Son 30 yılını bir film şeridi gibi gözümün önüne getirdiğimde Antalya’nın ciddi anlamda yeşil dokusunu kaybettiğini söyleyebilirim.
Elbette bir deniz şehri olan, tarihi dokusuyla ön plana çıkan, 649 kilometre sahil şeridi ve güneşi olan Antalya’nın hızlı bir göç dalgasına maruz kalacağı belliydi.
Üstelik bir de turizm kimliğiyle çok daha fazla doğal doku tahribatı yaşayacağı tahmin ediliyordu.
Tahminlerin de üstünde hızlı bir şekilde nüfusu artan ve birer birer sembollerini kaybeden bir kent görüntüsü var şimdilerde…
Kötü bir planlama ile ve geleceğe göre hareket edilmeden, geleceğe göre kararlar alınmadan bu şehirde planlama sağlıklı bir şekilde gerçekleştirilmedi.
Rant olgusu maalesef çok katlı yapılaşmayı tetikledi.
Şimdi çok geç de olsa şöyle bir soru aklıma takılıp duruyor. Tarım alanları daralan, yeşil dokusu her geçen gün beton bloklara “yenilen” Antalya’da kaybettiğimiz semboller neden cadde ve bulvarlarda yaşatılmıyor?
Her geçen gün biraz daha betonlaşan Antalya’da narenciye ağaçlarına özlem giderek artarken, ilgili belediyelerin ağaçlandırma seferberliği başlatması çok mu zor?
Hızla sembollerinden uzaklaşan Antalya’da cadde ve bulvarlara neden yeterli sayıda narenciye ağaçları dikilmiyor?
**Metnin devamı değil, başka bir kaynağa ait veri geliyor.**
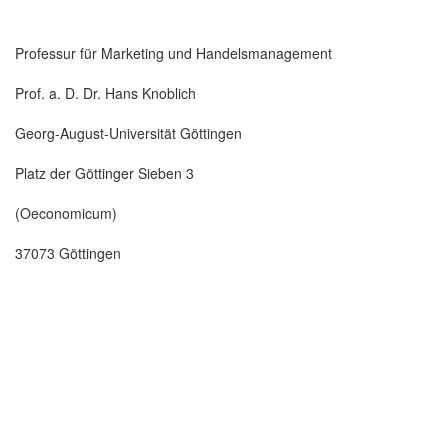
Professur für Marketing und Handelsmanagement
Prof. a. D. Dr. Hans Knoblich
Georg-August-Universität Göttingen
Platz der Göttinger Sieben 3
(Oeconomicum)
37073 Göttingen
Bu konu ile ilgili olarak aslında Muratpaşa, Konyaaltı ve Kepez ilçelerimiz çok uygun olmasına rağmen portakal ağacı ile çevrili alanların en az olduğu bölgeler maalesef Muratpaşa ve Kepez bölgesi…
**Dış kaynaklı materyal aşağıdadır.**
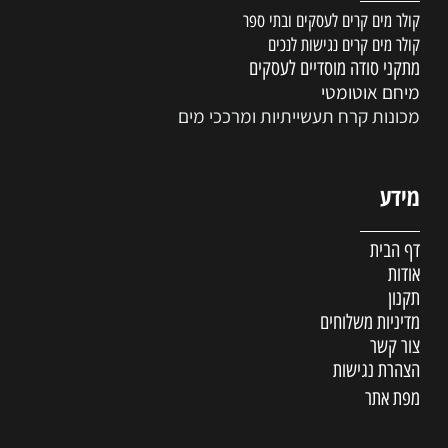
קולר מים קרים לעסקים ובתי ספר
קולר מים קרים נגישות לנכים
מתקני סודה מוסדיים לעסקים
מיחם אוטומטי
מכונות קרח תעשייתיות ומרככי מים
מידע
דף הבית
אודות
תקנון
מדיניות משלוחים
צור קשר
הצהרת נגישות
מפת אתר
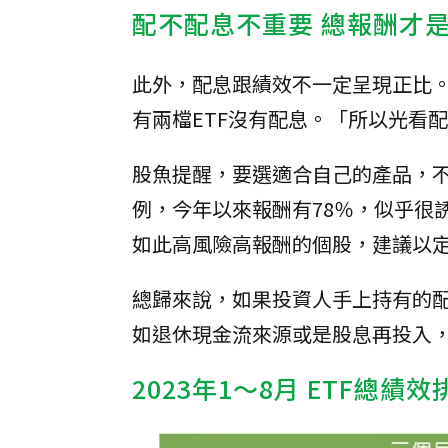
配不配息不重要 總報酬才
此外，配息跟績效不一定呈現正比。股
有兩檔ETF沒有配息。「所以光看
股魚提醒，要選適合自己的產品，不要
例，今年以來報酬有78％，似乎很
如此高風險高報酬的個股，建議以
總歸來說，如果投資人手上持有的配
如退休現金流來源或是股息再投入
2023年1～8月 ETF總績效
Sadece kent merkezindeki birkaç cadde ve bulvarda değil tüm ilçelerde cadde ve bulvarların portakal ağaçları ile donatılmalı.
Anımsarsanız Antalya’nın bir zamanlar sembolü narenciye ağaçlarıydı. Plansız ve çarpık yapılaşma yüzünden portakal ağaçları yok edildi.
Şimdi bazı caddelerde göstermelik ağaçlar dikilerek bu özlem giderilmeye çalışılıyor.
Şehrin tamamında bu yönde bir seferberlik başlatılmalı.
Cadde ve bulvarlar artık 70’li yıllarda olduğu gibi portakal kokmalı.
Bu çok zor olmasa gerek!
Bu şehirde yeni doğan neredeyse çocuklar portakal çiçeği kokusundan mahrum…
Korkarım yakın bir gelecekte doğal dokudan da mahrum kalacaklar!
Prestij proje üretme, yeni cazibe merkezleri yaratma ve insan odaklı mega projeler üretmede ‘’beklenileni veremeyen’’ belediye başkanları hiç olmazsa şehrin kaybolan sembollerini anımsamalılar ve yaşatmalılar…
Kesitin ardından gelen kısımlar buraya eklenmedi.